当局のタワーは24m型だが、実際には9割以上はせいぜい15mまでしか上げることが無いためか、素線切れもウインチ側の比較的短い区間だけに留まっており、そのほかの部分は3段〜4段目(これらはダブルワイヤー)も含め全く認められない。 また、素線切れの状態も10cmの間隔内なら3〜4本程度。
 念のため、一番ひどい部分を写真にとって愛知タワーの社長に見てもらうと、「この状態ならあと10年は持つので全く交換の必要がない」とのこと・・・・とは言え、もう18年も過ぎているので十分に元は取っている。 そんなわけで、やはり交換することにした。

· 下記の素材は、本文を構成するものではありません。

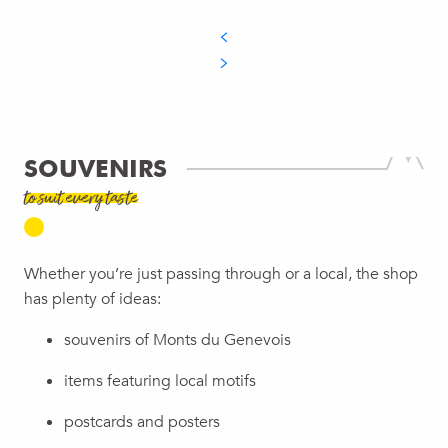
SOUVENIRS
to suit every taste
Whether you’re just passing through or a local, the shop
has plenty of ideas:
souvenirs of Monts du Genevois
items featuring local motifs
postcards and posters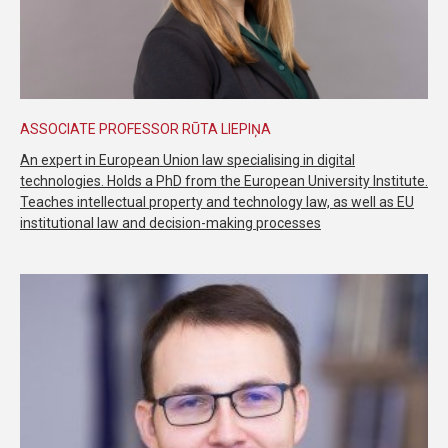
ASSOCIATE PROFESSOR RŪTA LIEPIŅA
An expert in European Union law specialising in digital
technologies. Holds a PhD from the European University Institute.
Teaches intellectual property and technology law, as well as EU
institutional law and decision-making processes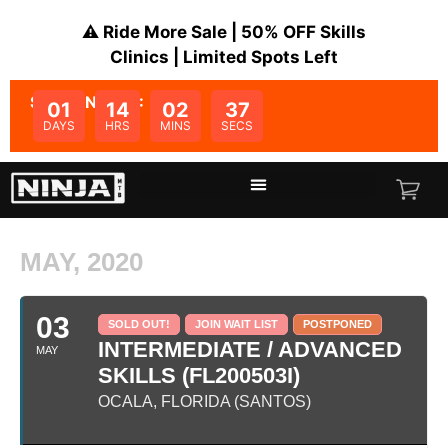
⚠️ Ride More Sale | 50% OFF Skills
Clinics | Limited Spots Left
SALE ENDS IN:
01
14
02
37
DAYS
HRS
MINS
SECS
MAY, 2020
03
SOLD OUT!
JOIN WAIT LIST
POSTPONED
INTERMEDIATE / ADVANCED
MAY
SKILLS (FL200503I)
OCALA, FLORIDA (SANTOS)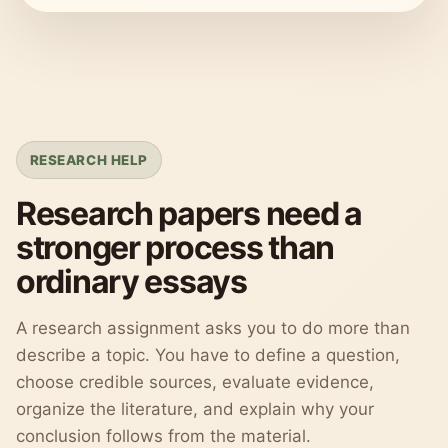
RESEARCH HELP
Research papers need a
stronger process than
ordinary essays
A research assignment asks you to do more than
describe a topic. You have to define a question,
choose credible sources, evaluate evidence,
organize the literature, and explain why your
conclusion follows from the material.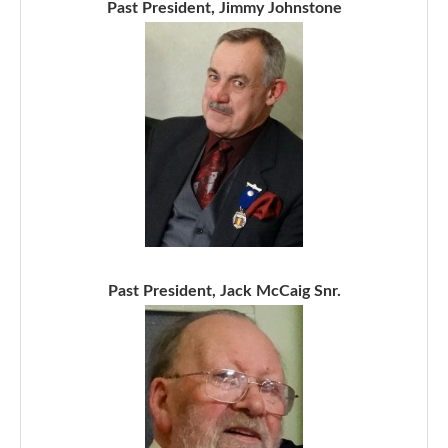
Past President, Jimmy Johnstone
Past President, Jack McCaig Snr.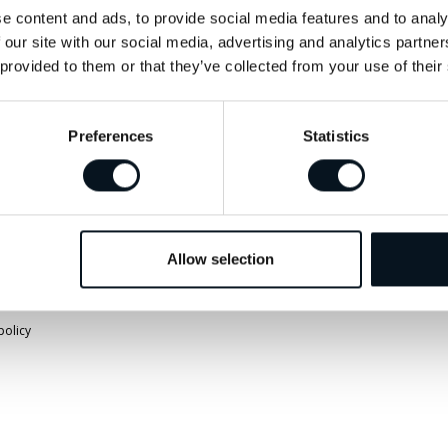
info@jemtbil.se
Vägbeskrivnin
e content and ads, to provide social media features and to analy
 our site with our social media, advertising and analytics partn
 provided to them or that they’ve collected from your use of their
Mer om oss
Preferences
Statistics
Allow selection
policy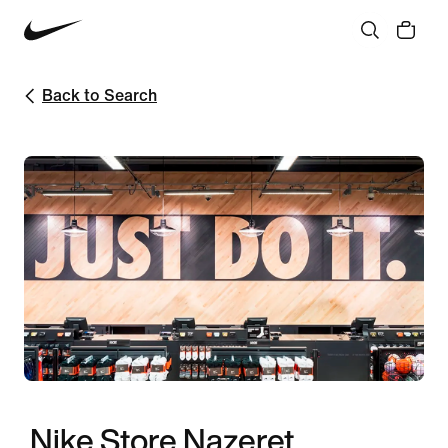
Back to Search
Nike Store Nazeret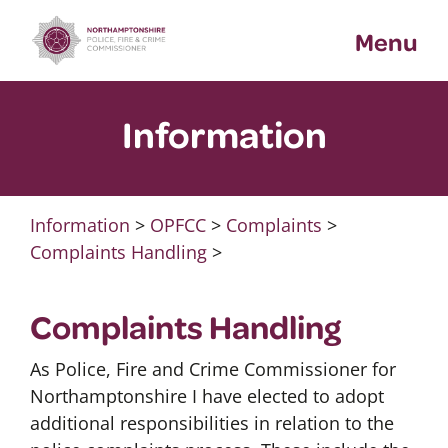
Skip
Menu
to
content
Information
Information
>
OPFCC
>
Complaints
>
Complaints Handling
>
Complaints Handling
As Police, Fire and Crime Commissioner for
Northamptonshire I have elected to adopt
additional responsibilities in relation to the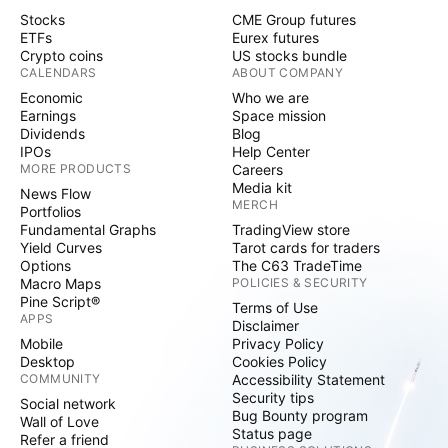
Stocks
CME Group futures
ETFs
Eurex futures
Crypto coins
US stocks bundle
CALENDARS
ABOUT COMPANY
Economic
Who we are
Earnings
Space mission
Dividends
Blog
IPOs
Help Center
MORE PRODUCTS
Careers
Media kit
News Flow
MERCH
Portfolios
Fundamental Graphs
TradingView store
Yield Curves
Tarot cards for traders
Options
The C63 TradeTime
Macro Maps
POLICIES & SECURITY
Pine Script®
Terms of Use
APPS
Disclaimer
Mobile
Privacy Policy
Desktop
Cookies Policy
COMMUNITY
Accessibility Statement
Security tips
Social network
Bug Bounty program
Wall of Love
Status page
Refer a friend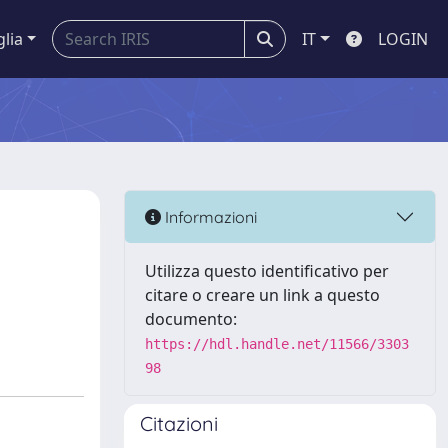
glia
IT
LOGIN
Informazioni
Utilizza questo identificativo per
citare o creare un link a questo
documento:
https://hdl.handle.net/11566/3303
98
Citazioni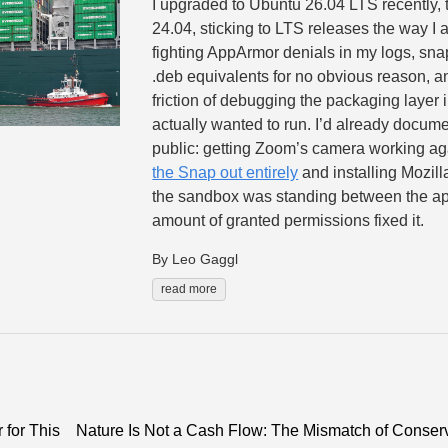
I upgraded to Ubuntu 26.04 LTS recently, t
24.04, sticking to LTS releases the way I
fighting AppArmor denials in my logs, snap
.deb equivalents for no obvious reason, a
friction of debugging the packaging layer i
actually wanted to run. I’d already docume
public: getting Zoom’s camera working 
the Snap out entirely
and installing Mozil
the sandbox was standing between the a
amount of granted permissions fixed it.
By Leo Gaggl
read more
for This
Nature Is Not a Cash Flow: The Mismatch of Conserv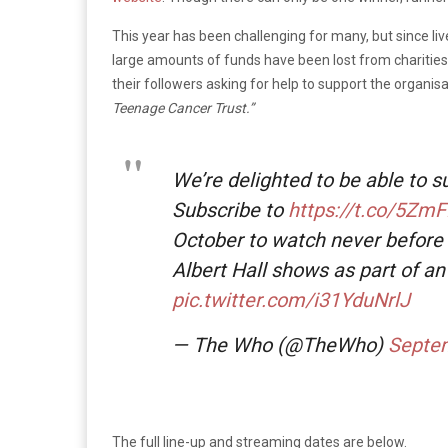
This year has been challenging for many, but since li
large amounts of funds have been lost from charities
their followers asking for help to support the organi
Teenage Cancer
Trust.”
We’re delighted to be able to 
Subscribe to
https://t.co/5Zm
October to watch never before 
Albert Hall shows as part of a
pic.twitter.com/i31YduNrlJ
— The Who (@TheWho)
Septem
The full line-up and streaming dates are below.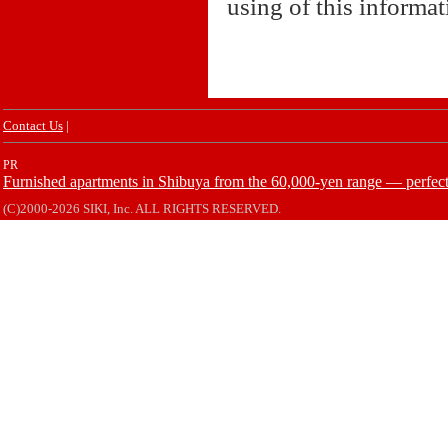
using of this informa
Contact Us
|
PR
Furnished apartments in Shibuya from the 60,000-yen range — perfect 
(C)2000-2026 SIKI, Inc. ALL RIGHTS RESERVED.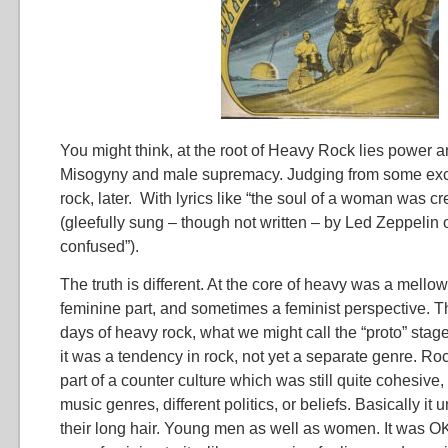
You might think, at the root of Heavy Rock lies power 
Misogyny and male supremacy. Judging from some exc
rock, later. With lyrics like “the soul of a woman was c
(gleefully sung – though not written – by Led Zeppelin
confused”).
The truth is different. At the core of heavy was a mello
feminine part, and sometimes a feminist perspective. Th
days of heavy rock, what we might call the “proto” stage 
it was a tendency in rock, not yet a separate genre. R
part of a counter culture which was still quite cohesive, 
music genres, different politics, or beliefs. Basically it
their long hair. Young men as well as women. It was OK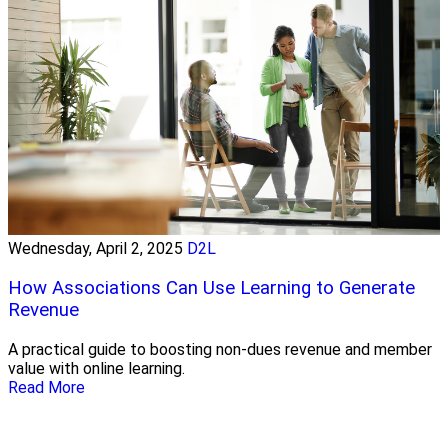
Wednesday, April 2, 2025
D2L
How Associations Can Use Learning to Generate
Revenue
A practical guide to boosting non-dues revenue and member
value with online learning.
Read More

万一、この記事をご参考に同様の作業をされる場合はご自身の責任で作業を行ってください。
また、危険性を伴いますのでいかなる質問にもお答えできません。
同じ事をされて万一、何らかの事故に遭われても当方では一切の責任も負いません。(当たり前の話ですが)
少しでも不安のある場合は作業を行わない事をおすすめします。


ワイヤー入手

 今回交換するのは2段目(最下段)のワイヤーのみ。
先に書いたように、3〜4段目はダブルワイヤー、つまり四角のタワーユニットの対面を利用して2本のワイヤーが掛かっている上に、素線切れは全く認められない。
早速、愛知タワーに注文するとすぐに直径10mmのSUSワイヤーが届いた。

交 換

 2段目ユニットのプーリー交換を一人で行った経験があったので、今回のワイヤー交換も一人で出来なくは無いが、やはり作業の確実を期すため今回はローカールの助けを得ることにした。 ただ、人数が多くても煩わしいので1人だけ頼んだ。
 作業そのものは簡単で(ただし、安全には十分配慮して)、ワイヤーの取り外しまではローカルが来るまでに一人で完了させておいた。 手順は次のとおり。
※自身での交換作業をお勧めしているわけではありません。 少しでも自信の無い方は業者に依頼してください。
  同じ方法で作業して何か事故があっても当方は一切責任を負いません。 もし同様の作業を行う場合、あくまで自己責任で行ってください。

用意するもの:
10cm角の丈夫な角材×2〜3本、15m程のロープ、割りピン、プライヤーかペンチ×2、プラスチックハンマーか木製ハンマー、軍手、脚立、レンチセット、プラスドライバー、二硫化モリブデングリス(僕は歯ブラシでグリスを伸ばしてます)

まず行うこと:
ワイヤーの取り付け状態を確認しておく。 まあ、小まめにメンテナンスしていれば改めて確認などしなくても、ワイヤーがどうセットされているか位は把握しているはずです。 ワイヤーの取り回しを間違うと最悪、タワーやワイヤーを破損する可能性があるので、これには特に注意が必要。
これが確認できたら、タワーの安全柵とウインチの蓋(4本のネジでとまっている四角い板)を外す。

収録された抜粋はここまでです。